Loud noises don’t end gunfights, but aimed rounds do.
I’d like to say NEVER use it, but if the zombies poked out your eyes or your sights fell off your gun and your life depended on it, well you’ve got that tool in your box.
When engaging a threat, whether it be in the LE or military realm, it’s imperative that you account for every single round. Besides, something important that Chris taught me from the get go was that “loud noises don’t end gun fights, well aimed rounds do.” Meaning that that if you indiscriminately empty your magazine and don’t hit your target, it’s going to keep coming at you. It’s much better to acquire your target through your sights and discharge a single round neutralizing the threat.
Now I’m not saying you have to close one eye and develop proper sight picture, but if you have the time, you should be applying the all the proper fundamentals of marksmanship. You should keep both eyes open, acquire your target, and employ well-sighted rounds. I practice shooting with both eyes open every time I go to the range. Just like anything else with shooting, it takes time and it’s a perishable skill. But I’m still using my sights and not just indiscriminately putting lead downrange and adjusting according to my bullet impact.
But It’s So Close!
I don’t care if the target is three meters or 300 meters, you should always be driving up to get on your sights! During our weapons qualifications practical pistol course, the first phase of fire is two rounds from the holster at three yards and you do this twice. I always instruct others to use their sights even at close range. You can shoot just as fast but withmuch better accuracy if you acquire and utilize your sights versus the point shooting.
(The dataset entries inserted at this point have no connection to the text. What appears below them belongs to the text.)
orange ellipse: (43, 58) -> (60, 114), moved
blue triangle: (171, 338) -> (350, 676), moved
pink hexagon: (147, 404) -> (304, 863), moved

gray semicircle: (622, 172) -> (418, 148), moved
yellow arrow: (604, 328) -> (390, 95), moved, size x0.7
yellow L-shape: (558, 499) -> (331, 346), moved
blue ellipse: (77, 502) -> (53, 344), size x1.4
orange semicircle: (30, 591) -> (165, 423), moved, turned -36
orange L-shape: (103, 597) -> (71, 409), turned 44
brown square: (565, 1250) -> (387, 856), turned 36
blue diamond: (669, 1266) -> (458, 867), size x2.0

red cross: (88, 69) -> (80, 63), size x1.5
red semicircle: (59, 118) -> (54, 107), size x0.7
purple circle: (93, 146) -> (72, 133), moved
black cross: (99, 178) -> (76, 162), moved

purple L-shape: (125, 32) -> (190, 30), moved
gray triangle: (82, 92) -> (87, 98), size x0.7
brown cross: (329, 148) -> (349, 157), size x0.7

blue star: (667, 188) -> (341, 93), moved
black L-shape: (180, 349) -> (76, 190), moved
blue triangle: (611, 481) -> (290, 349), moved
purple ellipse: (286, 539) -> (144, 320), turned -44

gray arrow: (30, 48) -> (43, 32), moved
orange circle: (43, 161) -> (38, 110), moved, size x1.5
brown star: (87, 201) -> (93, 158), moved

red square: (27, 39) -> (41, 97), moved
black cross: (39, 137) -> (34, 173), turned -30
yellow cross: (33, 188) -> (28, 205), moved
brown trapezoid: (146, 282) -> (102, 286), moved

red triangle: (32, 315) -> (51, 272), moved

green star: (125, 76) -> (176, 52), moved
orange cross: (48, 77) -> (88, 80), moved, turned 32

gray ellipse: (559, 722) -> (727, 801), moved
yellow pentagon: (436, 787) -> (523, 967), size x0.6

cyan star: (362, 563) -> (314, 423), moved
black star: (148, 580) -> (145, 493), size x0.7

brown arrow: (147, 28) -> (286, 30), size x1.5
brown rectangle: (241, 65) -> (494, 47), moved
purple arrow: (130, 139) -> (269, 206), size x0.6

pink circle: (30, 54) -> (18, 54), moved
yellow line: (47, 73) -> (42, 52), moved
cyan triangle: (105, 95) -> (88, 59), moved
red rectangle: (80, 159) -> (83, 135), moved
I guess if you just want to waste ammo by spraying and praying, go ahead. You can go be on the “B” and “C” squads and watch the “A” team do work from the sidelines. If you’re an instructor who teaches this, you’re doing a disservice to the LE and military communities. If you’re an operator who’s being taught this, challenge your instructor on this issue and put a stop to it. It’s counterproductive to the advancement of your firearms skill sets. Use your sights and account for every round you shoot, every time you shoot, like a true professional operator does.